Today is not about a recap of what’s going on with this sporadic blogger author though. It is not about my own announcements or my own experiences. Today’s post is a memorial to a beautiful young soul who’s life was tragically cut short late Tuesday night.

Yesterday I wrote a tribute to her life and memory on Facebook.

We all live to believe this world is big and what happens to it and others are not our own problems and won’t affect us. But we are wrong. This world is small and fragile and more often than not right on our front steps.

I learned that today. This afternoon I got a group text. A text that brought shock, grief, anger, and pain.

Last night there was a shooting in the Hill District at a graduation/birthday party full of teenagers and young adults. A potentially senseless shooting that destroyed what should have been one of the best days of a young girl’s life. That young girl was my employee and now her life is gone. She had literally just turned seventeen. Just graduated high school. Full of potential. Hard-working. Willing to learn. Upbeat. Happy. A beautiful soul. She was planning for college. She was going to be a nurse. She had her whole life ahead of her, and now it is all gone. And because of what? For what?

This world is not as big as we think it is.
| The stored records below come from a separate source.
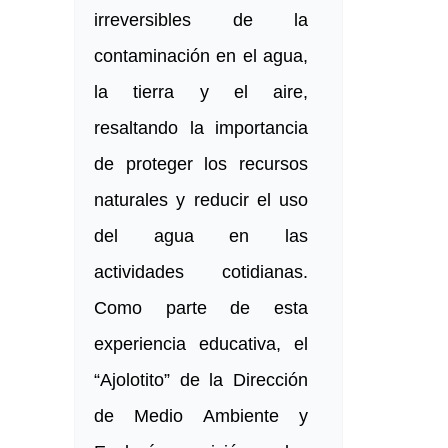
irreversibles de la
contaminación en el agua,
la tierra y el aire,
resaltando la importancia
de proteger los recursos
naturales y reducir el uso
del agua en las
actividades cotidianas.
Como parte de esta
experiencia educativa, el
“Ajolotito” de la Dirección
de Medio Ambiente y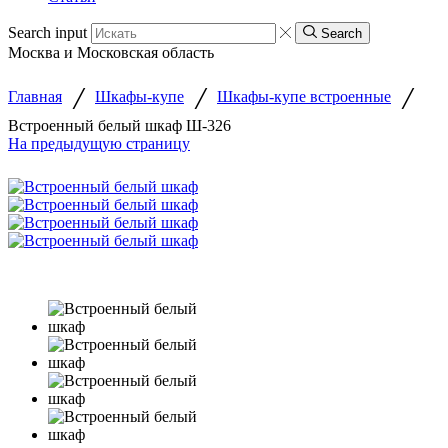
Search input
Search
Москва и Московская область
/
/
/
Главная
Шкафы-купе
Шкафы-купе встроенные
Встроенный белый шкаф Ш-326
На предыдущую страницу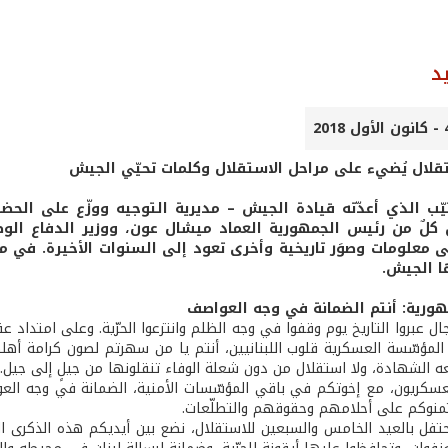
د
تقلال يُضيء على مراحل الاستقلال وكلمات تحيّي الجيش
يّب الذي أعدّته قيادة الجيش – مديرية التوجيه ووزّع على الح
كلٌ من رئيس الجمهورية العماد ميشال عون، ووزير الدفاع الو
لى معلومات وصوَر تاريخية وأخرى تعود إلى السنوات الأخيرة. في ما
ا الجيش.
ورية: أنتم الضمانة في وجه العواصف
ال عبروا التاريخ يوم وقفوا في وجه الظلم وانتزعوا الحرّية. وعلى امتداد
ء المؤسّسة العسكرية قلوب اللبنانيين، أنتم يا من سهرتم لصون كرامة أه
عه الشهادة، ولا استقلال من دون شعلة الوفاء تنقلونها من جيلٍ إلى جيل.
العسكريون، مع إخوتكم في باقي المؤسّسات الأمنية، الضمانة في وجه العوا
منوكم على أحلامهم وحقوقهم والتطلّعات.
نحتفل بالعيد الخامس والسبعين للاستقلال، نضع بين أيديكم هذه الذكرى ال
The problems of this world are always closer than they appear to be. Today I learned that as I still sit here in shock. She may have only worked with my company for a short period, but it was enough to make a connection. A simple passing “hello” is enough to make a connection. It is enough to leave an ache in my chest, to make the weight of this messed up world press down on my shoulders. This life and world we live in is precious and it only takes one second, one pop of a gun to take it all away. Senseless. Greedy. Worthless violence. And it needs to end before another beautiful soul is taken from this earth for useless reasons. #RIPbeautifulsoul #stoptheviolence #whereisourgunreform #whereisthejustice

Today I turned the #ThursThreads prompt into a lesson to honor her in my flash piece.

~*~*~*~*~

The erratic beep, beep of the checkout scanners around me reminded me of the beep, beep of a heart monitor. I watched the cashier scan each of my items. A bag of Doritos. Carrots. Gallon of milk. Tissues.

My expression fell, following that item all the way to the end of the belt. Hazel eyes drifted up to the young woman. She was African American. Her name tag read “Faith” in bold, black letters. Tight braided hair that fell past her chest. Warm brown eyes. She couldn’tve been more than seventeen. She looked bored.

“First job?” I asked softly, randomly.

Faith gave me a weird glance. I knew that look in retail. “Um, yeah… Why?”

“Just curious.” The beep, beep of the scanners overtook the awkward silence. I sucked in a breath. “Cherish this job, hun. I know it feels demeaning and customers can be royal asshats. But cherish it while you have it. This world is cruel. It only takes one second, one pop of a gun for tragedy to strike and life to be stripped away.”

She gave me a haughty look, understandably. “Why are you telling me this? Because I’m black?”

I couldn’t blame her. I was white. To her I was privileged. I held my calm, looked into her eyes with grief in mine. “No,” I whispered. “Because violence is everywhere. It doesn’t discriminate and even when we think the world’s problems won’t affect us they have a funny way of showing up on our doorstep.”

~*~*~*~*~

When tragedy strikes I am only able to write and feel what is tumbling through me. I am only able to light candles and honor the one who passed through the veil however I can. So write for her memory I will, and light candles to guide her soul I will. For I will not just do nothing.

May you find peace wherever you are now, Alexus. Fly high, beautiful soul.